Daily Mail UK reports that M9 entered the scene in 1986, and has been the main Weapon till now. These will be replaced by the M17 and M18 which are reported to be more accurate, easier to fire, and more lethal. This upgrade is taking place after 31 years.

Soldiers who have tested the new weapons are satisfied with the results and have confirmed their firing ability and ease of operation.

The need for a change

The US army is on a modernization spree, and edging out the M9 Beretta pistols is one of its actions. It is understandable because technological advances keep happening regularly, and one has to keep pace with the changing times to remain in contention. The new M17 and M18 handguns will replace the M9s under a $580 billion ten year contract with the manufacturer.

Incidentally, the new acquisitions are equipped with an external safety apart from self-illuminating lights which will be an advantage. It would help the soldiers when they might have to operate in low-light conditions. The new weapons also have other add-ons to help the soldiers discharge their duties better.

Sig Sauer is the manufacturer, and it won the contract after winning the modular handgun competition of the Army and Air Force.

Upgrade is necessary

The world is moving at a fast pace and, while the focus of the military is usually on upgrading the sophisticated battle tanks and missiles, there is very little priority assigned to simple weapons like handguns. That is, probably, the reason why the US Army has not bothered to change the M9 Beretta pistols for the last 31 years.

It has now taken a decision to go in for a more versatile weapon that has a better accuracy, tighter dispersion, and is easier to handle.

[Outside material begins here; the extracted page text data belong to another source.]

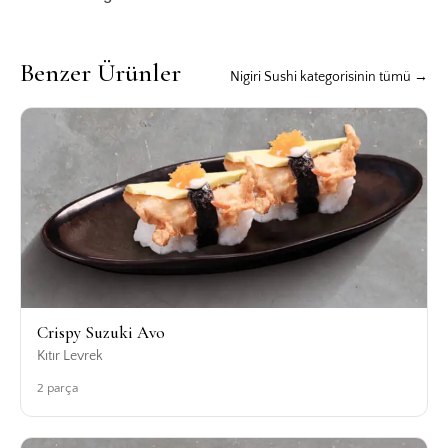
Benzer Ürünler
Nigiri Sushi kategorisinin tümü →
Crispy Suzuki Avo
Kıtır Levrek
2 parça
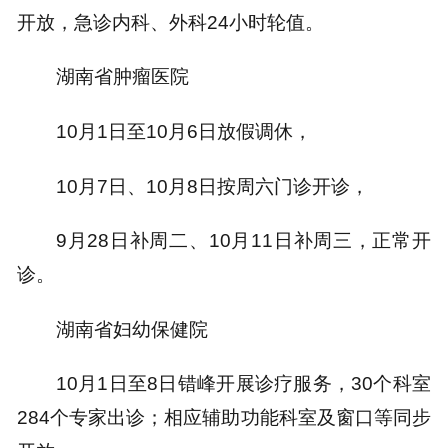
开放，急诊内科、外科24小时轮值。
湖南省肿瘤医院
10月1日至10月6日放假调休，
10月7日、10月8日按周六门诊开诊，
9月28日补周二、10月11日补周三，正常开
诊。
湖南省妇幼保健院
10月1日至8日错峰开展诊疗服务，30个科室
284个专家出诊；相应辅助功能科室及窗口等同步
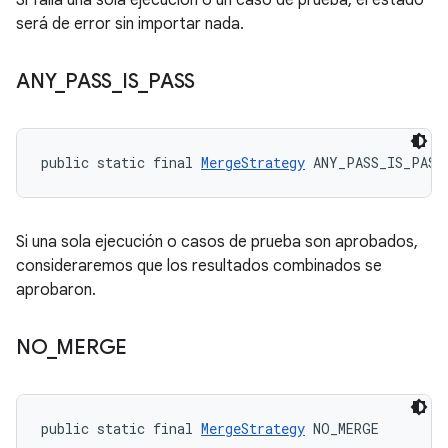
Si falla una sola ejecución o un caso de prueba, el estado
será de error sin importar nada.
ANY
_
PASS
_
IS
_
PASS
public static final 
MergeStrategy
 ANY_PASS_IS_PASS
Si una sola ejecución o casos de prueba son aprobados,
consideraremos que los resultados combinados se
aprobaron.
NO
_
MERGE
public static final 
MergeStrategy
 NO_MERGE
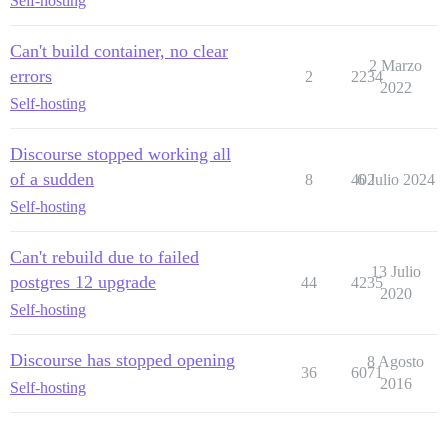
Self-hosting
Can't build container, no clear
2 Marzo
errors
2
2234
2022
Self-hosting
Discourse stopped working all
of a sudden
8
402
6 Julio 2024
Self-hosting
Can't rebuild due to failed
13 Julio
postgres 12 upgrade
44
4235
2020
Self-hosting
Discourse has stopped opening
8 Agosto
36
6071
2016
Self-hosting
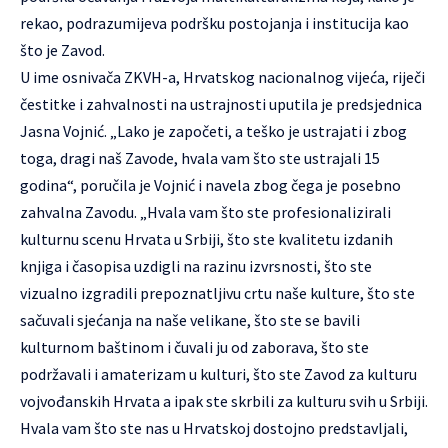
rekao, podrazumijeva podršku postojanja i institucija kao
što je Zavod.
U ime osnivača ZKVH-a, Hrvatskog nacionalnog vijeća, riječi
čestitke i zahvalnosti na ustrajnosti uputila je predsjednica
Jasna Vojnić. „Lako je započeti, a teško je ustrajati i zbog
toga, dragi naš Zavode, hvala vam što ste ustrajali 15
godina“, poručila je Vojnić i navela zbog čega je posebno
zahvalna Zavodu. „Hvala vam što ste profesionalizirali
kulturnu scenu Hrvata u Srbiji, što ste kvalitetu izdanih
knjiga i časopisa uzdigli na razinu izvrsnosti, što ste
vizualno izgradili prepoznatljivu crtu naše kulture, što ste
sačuvali sjećanja na naše velikane, što ste se bavili
kulturnom baštinom i čuvali ju od zaborava, što ste
podržavali i amaterizam u kulturi, što ste Zavod za kulturu
vojvođanskih Hrvata a ipak ste skrbili za kulturu svih u Srbiji.
Hvala vam što ste nas u Hrvatskoj dostojno predstavljali,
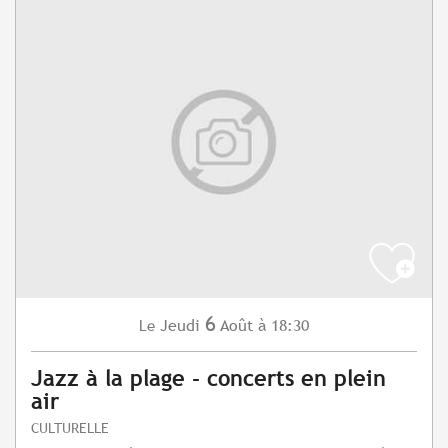
6
Jeudi
Août
à 18:30
Le
Jazz à la plage - concerts en plein
air
CULTURELLE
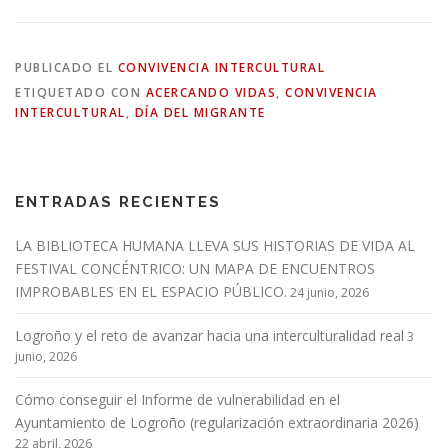
PUBLICADO EL
CONVIVENCIA INTERCULTURAL
ETIQUETADO CON
ACERCANDO VIDAS
,
CONVIVENCIA
INTERCULTURAL
,
DÍA DEL MIGRANTE
ENTRADAS RECIENTES
LA BIBLIOTECA HUMANA LLEVA SUS HISTORIAS DE VIDA AL
FESTIVAL CONCÉNTRICO: UN MAPA DE ENCUENTROS
IMPROBABLES EN EL ESPACIO PÚBLICO.
24 junio, 2026
Logroño y el reto de avanzar hacia una interculturalidad real
3
junio, 2026
Cómo conseguir el Informe de vulnerabilidad en el
Ayuntamiento de Logroño (regularización extraordinaria 2026)
22 abril, 2026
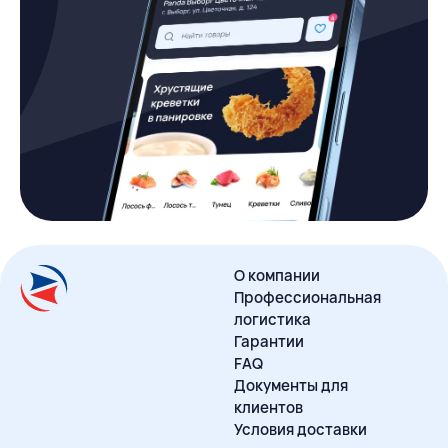
О компании
Профессиональная
логистика
Гарантии
FAQ
Документы для
клиентов
Условия доставки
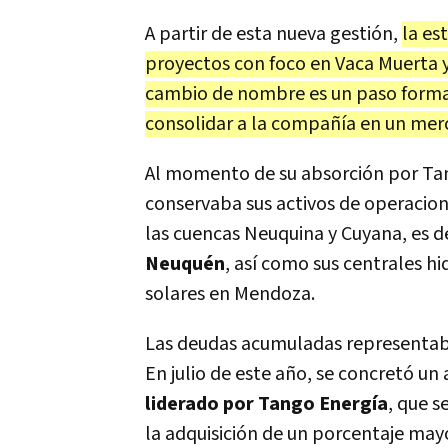
A partir de esta nueva gestión,
la es
proyectos con foco en Vaca Muerta y
cambio de nombre es un paso forma
consolidar a la compañía en un mer
Al momento de su absorción por Tan
conservaba sus activos de operacion
las cuencas Neuquina y Cuyana, es de
Neuquén
, así como sus centrales hi
solares en Mendoza.
Las deudas acumuladas representaba
En julio de este año, se concretó u
liderado por Tango Energía
, que s
la adquisición de un porcentaje mayo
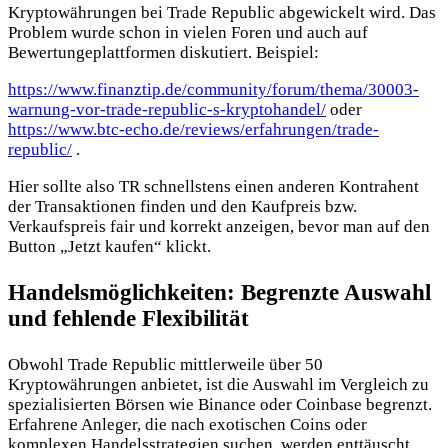
Kryptowährungen bei Trade Republic abgewickelt wird. Das
Problem wurde schon in vielen Foren und auch auf
Bewertungeplattformen diskutiert. Beispiel:
https://www.finanztip.de/community/forum/thema/30003-
warnung-vor-trade-republic-s-kryptohandel/
oder
https://www.btc-echo.de/reviews/erfahrungen/trade-
republic/
.
Hier sollte also TR schnellstens einen anderen Kontrahent
der Transaktionen finden und den Kaufpreis bzw.
Verkaufspreis fair und korrekt anzeigen, bevor man auf den
Button „Jetzt kaufen“ klickt.
Handelsmöglichkeiten: Begrenzte Auswahl
und fehlende Flexibilität
Obwohl Trade Republic mittlerweile über 50
Kryptowährungen anbietet, ist die Auswahl im Vergleich zu
spezialisierten Börsen wie Binance oder Coinbase begrenzt.
Erfahrene Anleger, die nach exotischen Coins oder
komplexen Handelsstrategien suchen, werden enttäuscht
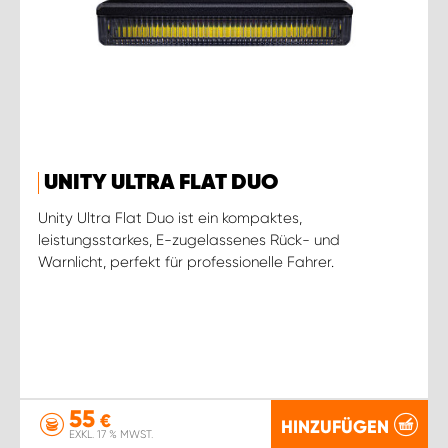
UNITY ULTRA FLAT DUO
Unity Ultra Flat Duo ist ein kompaktes,
leistungsstarkes, E-zugelassenes Rück- und
Warnlicht, perfekt für professionelle Fahrer.
55
€
HINZUFÜGEN
EXKL. 17 % MWST.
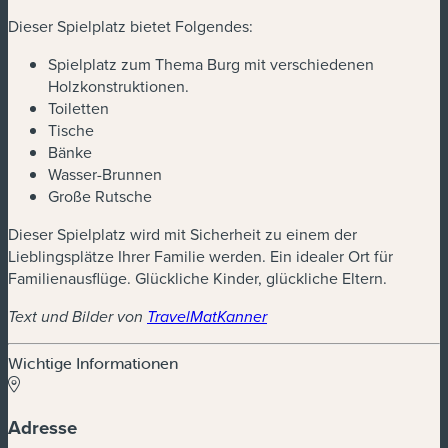
Dieser Spielplatz bietet Folgendes:
Spielplatz zum Thema Burg mit verschiedenen
Holzkonstruktionen.
Toiletten
Tische
Bänke
Wasser-Brunnen
Große Rutsche
Dieser Spielplatz wird mit Sicherheit zu einem der
Lieblingsplätze Ihrer Familie werden. Ein idealer Ort für
Familienausflüge. Glückliche Kinder, glückliche Eltern.
Text und Bilder von
TravelMatKanner
Wichtige Informationen
Adresse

Modern day warfare involves weapons that are technologically advanced marvels, involving automation of a high order. A handgun or a pistol plays a minor role in any battle, hence the general perception is that they do not require upgrading.

However, manufacturers do upgrade these small arms, and the authorities have realized that the performance of the Army would improve if its arsenal is upgraded. In the opinion of Maj. Gen. Andrew P. Poppas, 101st Airborne Division (Air Assault) commander, in order to maintain a decisive edge over the opponents, it is necessary to have more powerful weapons that pack a punch.